Inutile dire che prima di approcciarsi a questa lettura è consigliabile aver incontrato la voce dell'autore in “Neve di primavera”.
Se il primo volume della tetralogia brillava per la levità e la poeticità della scrittura unitamente ad un tessuto narrativo godibile e scorrevole, qua il “gioco” si fa più duro e la lettura richiede impegno.
A questo secondo volume, Mishima affida il suo credo, tutta la sua ideologia nazionalista, patriottica e nostalgica.
Ad attenderci è uno spaccato socio-politico nipponico a cavallo tra '800 e '900; l'avvento del capitalismo, il collasso dell'economia, la devozione per la figura dell'Imperatore.
Tanta parte della narrazione è dedicata alla ricostruzione di eventi storici, con citazioni di antichi testi nazional popolari, vere e proprie fonti ispiratrici per lo sviluppo del pensiero e della tradizione giapponese.
Questo è un romanzo in cui il tessuto narrativo si avviluppa a pagine dense di storia politica di un paese rimasto sempre un po' avvolto da un alone fumoso, un paese in cui la corsa all'occidentalizzazione si è sempre scontrata con i fortissimi retaggi culturali ancorati ad un passato colmo di tradizioni.
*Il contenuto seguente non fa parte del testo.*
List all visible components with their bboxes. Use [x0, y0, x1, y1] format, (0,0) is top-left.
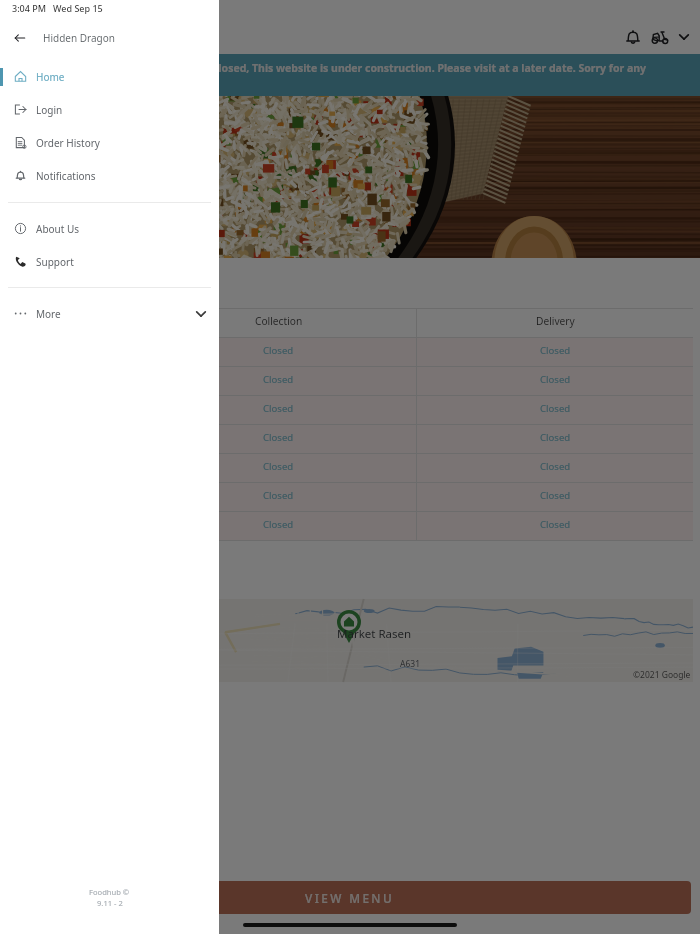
staticText: A631 — [400, 658, 421, 670]
staticText: Login — [36, 103, 63, 117]
button[interactable]: Home — [0, 60, 219, 93]
button[interactable]: Support — [0, 245, 219, 278]
button[interactable]: Back — [0, 16, 219, 60]
staticText: Closed — [263, 402, 294, 415]
staticText: Support — [36, 255, 74, 269]
button[interactable]: Notifications — [622, 26, 644, 48]
staticText: Delivery — [536, 314, 575, 328]
staticText: We are Closed, This website is under con… — [173, 61, 647, 75]
staticText: Closed — [263, 431, 294, 444]
button[interactable]: Delivery options — [650, 27, 670, 47]
staticText: 3:04 PM Wed Sep 15 — [12, 2, 103, 14]
staticText: About Us — [36, 222, 80, 236]
button[interactable]: More — [0, 297, 219, 330]
staticText: Closed — [540, 431, 571, 444]
other: Expand more — [192, 305, 210, 323]
staticText: Closed — [540, 373, 571, 386]
staticText: Closed — [263, 489, 294, 502]
staticText: Foodhub © — [89, 887, 130, 897]
button[interactable]: Order History — [0, 126, 219, 159]
staticText: Closed — [540, 344, 571, 357]
staticText: Market Rasen — [337, 626, 412, 642]
staticText: Home — [36, 70, 65, 84]
staticText: Closed — [263, 344, 294, 357]
button[interactable]: Notifications — [0, 159, 219, 192]
staticText: ©2021 Google — [633, 669, 691, 681]
staticText: Order History — [36, 136, 100, 150]
staticText: 9.11 - 2 — [97, 898, 123, 908]
staticText: Closed — [263, 373, 294, 386]
staticText: Closed — [263, 518, 294, 531]
staticText: VIEW MENU — [305, 890, 395, 906]
button[interactable]: VIEW MENU — [9, 881, 691, 914]
staticText: Hidden Dragon — [43, 31, 115, 45]
staticText: Closed — [540, 489, 571, 502]
staticText: Closed — [263, 460, 294, 473]
staticText: Collection — [255, 314, 303, 328]
staticText: Closed — [540, 518, 571, 531]
staticText: Notifications — [36, 169, 96, 183]
staticText: Closed — [540, 402, 571, 415]
button[interactable]: About Us — [0, 212, 219, 245]
button[interactable]: Expand — [675, 28, 693, 46]
button[interactable]: Login — [0, 93, 219, 126]
staticText: Closed — [540, 460, 571, 473]
other: Back — [13, 31, 27, 45]
staticText: More — [36, 307, 61, 321]
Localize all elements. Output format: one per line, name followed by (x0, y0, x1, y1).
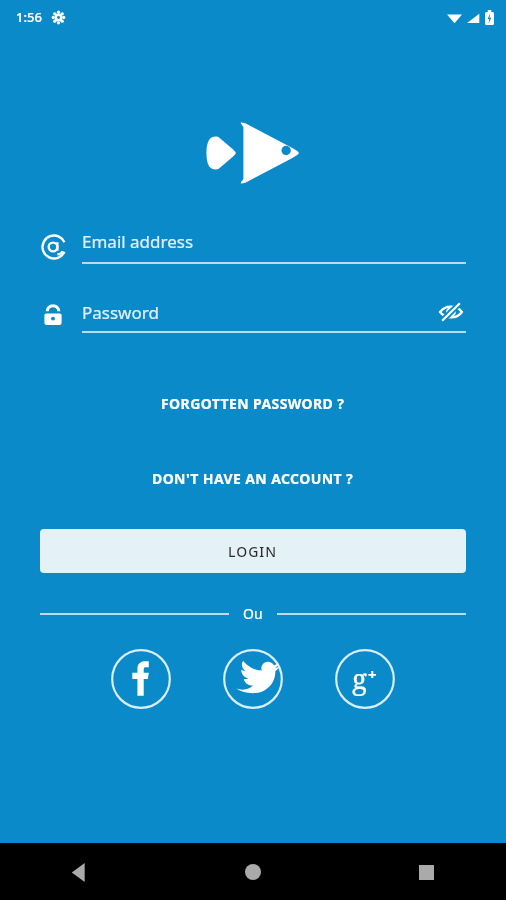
button[interactable]: Password (40, 292, 466, 338)
button[interactable]: Back (56, 848, 104, 896)
staticText: 1:56 (16, 8, 42, 26)
button[interactable]: DON'T HAVE AN ACCOUNT ? (140, 465, 366, 492)
other: Password (40, 302, 66, 328)
staticText: g (352, 659, 368, 697)
button[interactable]: FORGOTTEN PASSWORD ? (149, 390, 357, 417)
button[interactable]: Twitter (223, 649, 283, 709)
staticText: Email address (82, 230, 194, 253)
staticText: LOGIN (228, 542, 278, 561)
button[interactable]: Home (229, 848, 277, 896)
button[interactable]: Show password (436, 297, 466, 327)
button[interactable]: Google Plus (335, 649, 395, 709)
button[interactable]: LOGIN (40, 529, 466, 573)
staticText: FORGOTTEN PASSWORD ? (161, 394, 345, 413)
button[interactable]: Recent apps (402, 848, 450, 896)
other: Email (40, 233, 68, 261)
staticText: DON'T HAVE AN ACCOUNT ? (152, 469, 354, 488)
button[interactable]: Email (40, 224, 466, 270)
staticText: Ou (243, 604, 263, 623)
button[interactable]: Facebook (111, 649, 171, 709)
staticText: + (368, 664, 377, 684)
staticText: Password (82, 301, 436, 324)
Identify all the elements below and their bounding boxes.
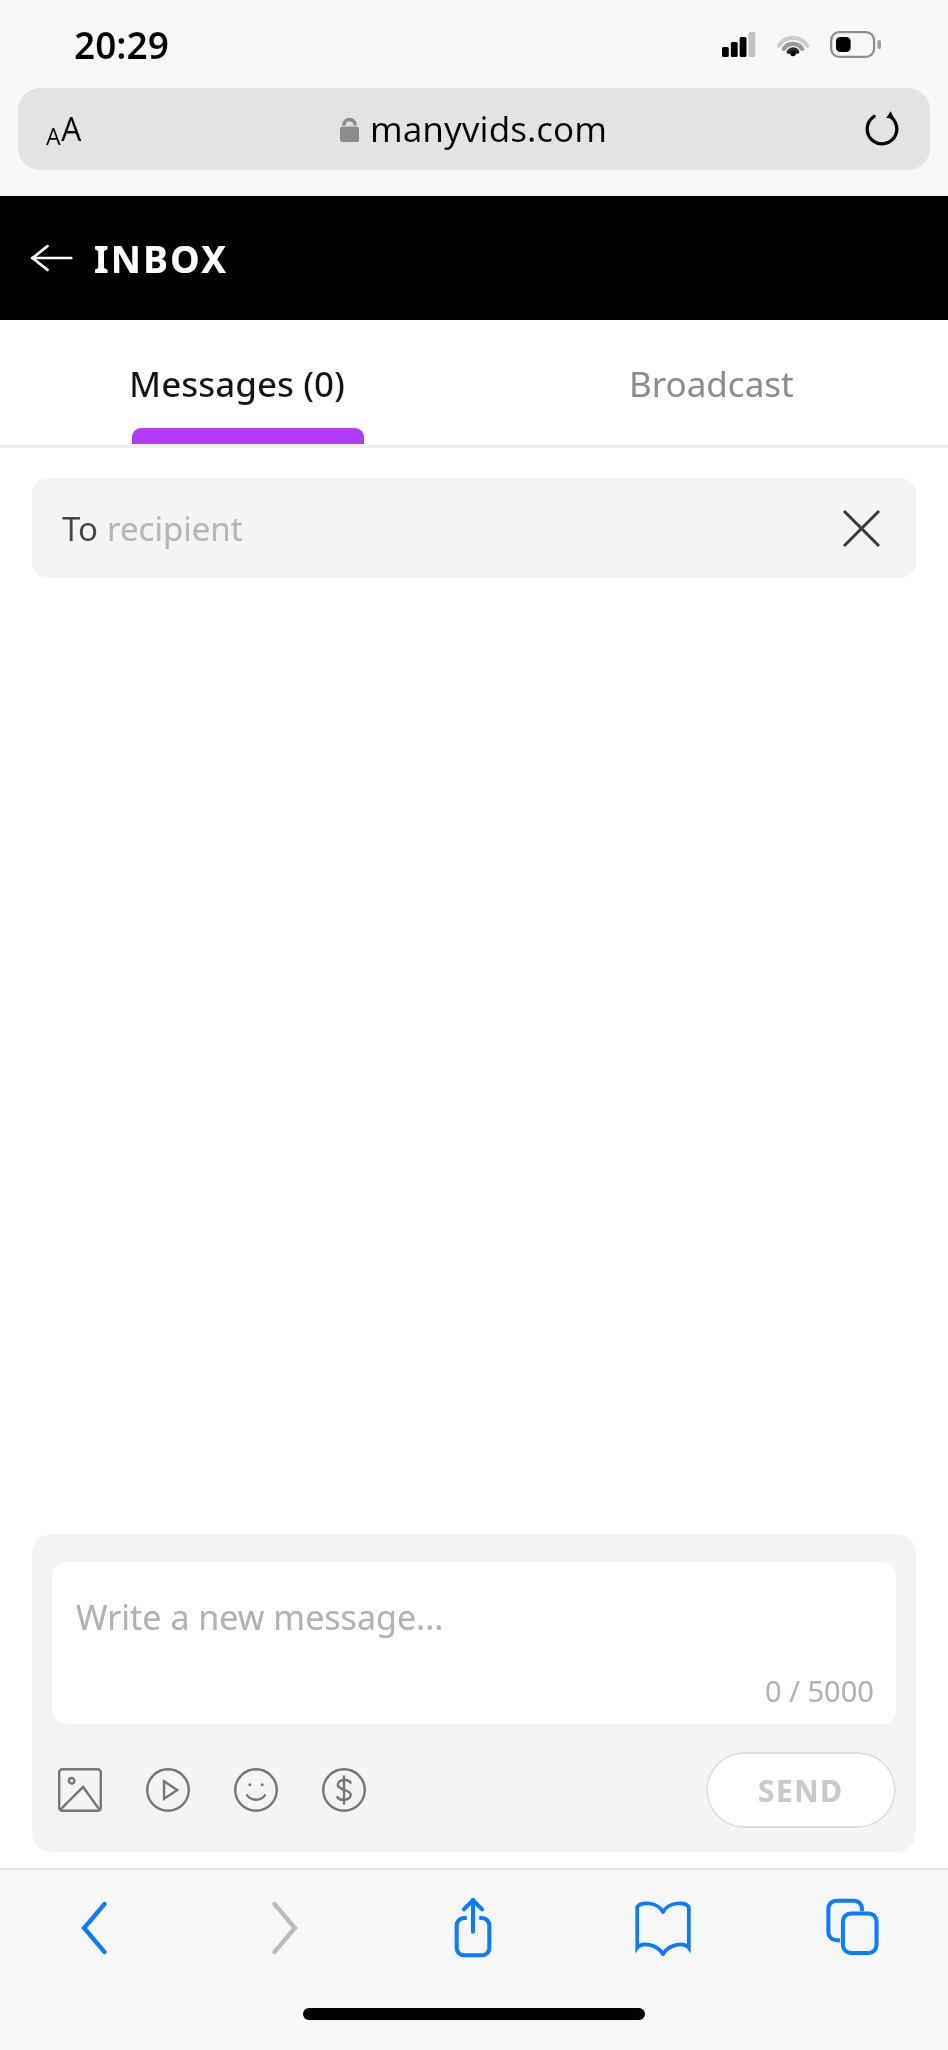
staticText: SEND (758, 1770, 844, 1811)
staticText: INBOX (94, 233, 229, 283)
staticText: A (61, 107, 82, 151)
button[interactable]: Attach video (142, 1764, 194, 1816)
button[interactable]: Share (378, 1870, 568, 1986)
button[interactable]: SEND (706, 1752, 896, 1828)
button[interactable]: Broadcast (474, 320, 948, 448)
button[interactable]: Text size options (18, 88, 930, 170)
button[interactable]: Clear recipient (834, 501, 888, 555)
button[interactable]: Forward (189, 1870, 378, 1986)
button[interactable]: Back (0, 1870, 189, 1986)
button[interactable]: Insert emoji (230, 1764, 282, 1816)
staticText: To (62, 506, 107, 551)
button[interactable]: Messages (0) (0, 320, 474, 448)
staticText: recipient (107, 506, 243, 551)
button[interactable]: Send tip (318, 1764, 370, 1816)
staticText: 0 / 5000 (765, 1671, 874, 1710)
staticText: manyvids.com (370, 105, 608, 153)
staticText: Broadcast (629, 360, 794, 408)
staticText: Write a new message... (76, 1594, 444, 1640)
button[interactable]: Tabs (758, 1870, 948, 1986)
button[interactable]: Bookmarks (568, 1870, 758, 1986)
button[interactable]: Write a new message... (52, 1562, 896, 1724)
staticText: Messages (0) (129, 360, 346, 408)
button[interactable]: To (32, 478, 916, 578)
button[interactable]: Attach image (54, 1764, 106, 1816)
button[interactable]: Back (20, 227, 82, 289)
button[interactable]: Reload page (858, 105, 906, 153)
button[interactable]: Text size options (46, 107, 82, 151)
staticText: 20:29 (74, 19, 169, 69)
staticText: A (46, 120, 61, 151)
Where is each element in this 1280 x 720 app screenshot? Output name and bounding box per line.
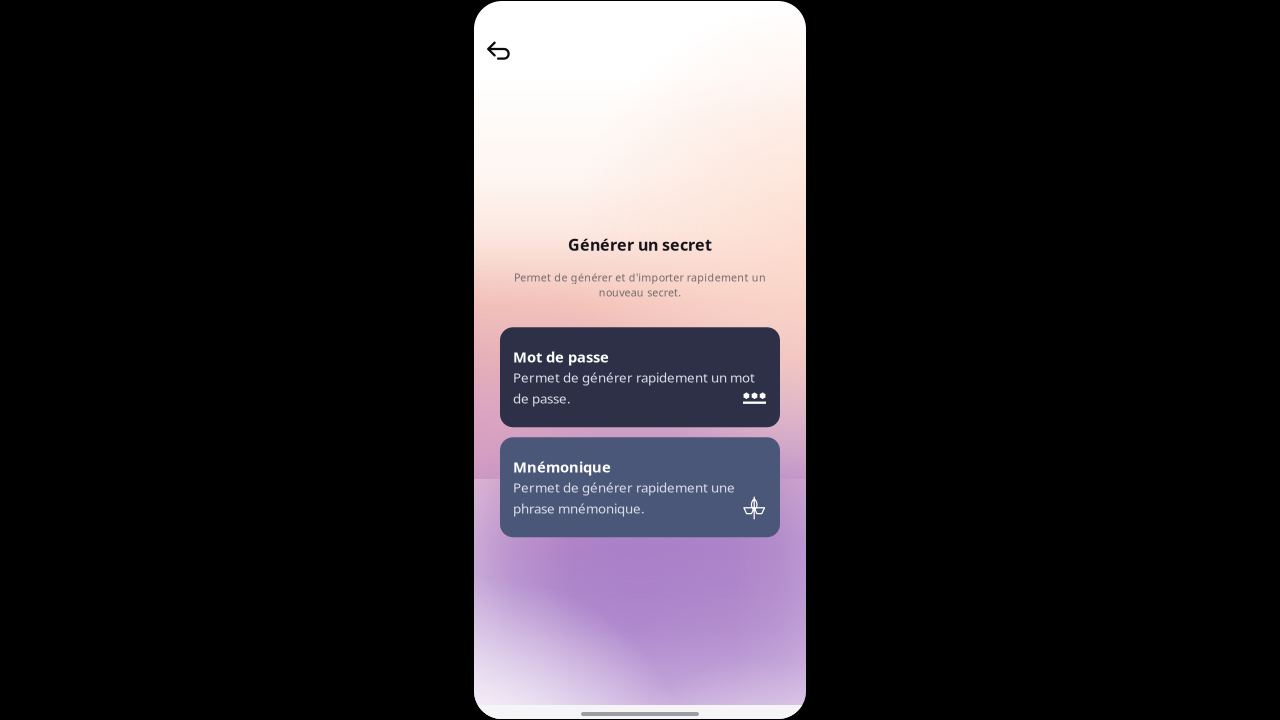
- staticText: Mot de passe: [513, 347, 609, 366]
- staticText: Générer un secret: [568, 234, 712, 255]
- staticText: Permet de générer rapidement une: [513, 478, 735, 496]
- button[interactable]: Mot de passe: [500, 327, 780, 427]
- staticText: nouveau secret.: [599, 285, 681, 299]
- staticText: de passe.: [513, 389, 571, 407]
- staticText: Permet de générer rapidement un mot: [513, 368, 755, 386]
- staticText: Mnémonique: [513, 457, 611, 476]
- button[interactable]: Mnémonique: [500, 437, 780, 537]
- staticText: Permet de générer et d'importer rapideme…: [514, 270, 766, 284]
- button[interactable]: Back: [477, 31, 521, 71]
- staticText: phrase mnémonique.: [513, 499, 645, 517]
La penna di Mishima si adatta a ciò che richiede il contenuto, assumendo connotati più didascalici, rimanendo tuttavia nitida e profonda quando coglie gli stati d'animo ed accarezza i pensieri dei suoi personaggi.
Nel complesso è un lavoro di cui è impossibile non apprezzarne l'ampiezza del contenuto e la forza dapprima velata eppoi più scoperta del pensiero dell'autore, abilmente trasfusa nel corso dell'intera narrazione.
Una lettura dall'intenso sapore di testamento ideologico che assorbe tanta attenzione da parte del pubblico, ma che lo ricompensa con un epilogo in cui tutti i fili del pensiero convergono e danno forma e sostanza al romanzo.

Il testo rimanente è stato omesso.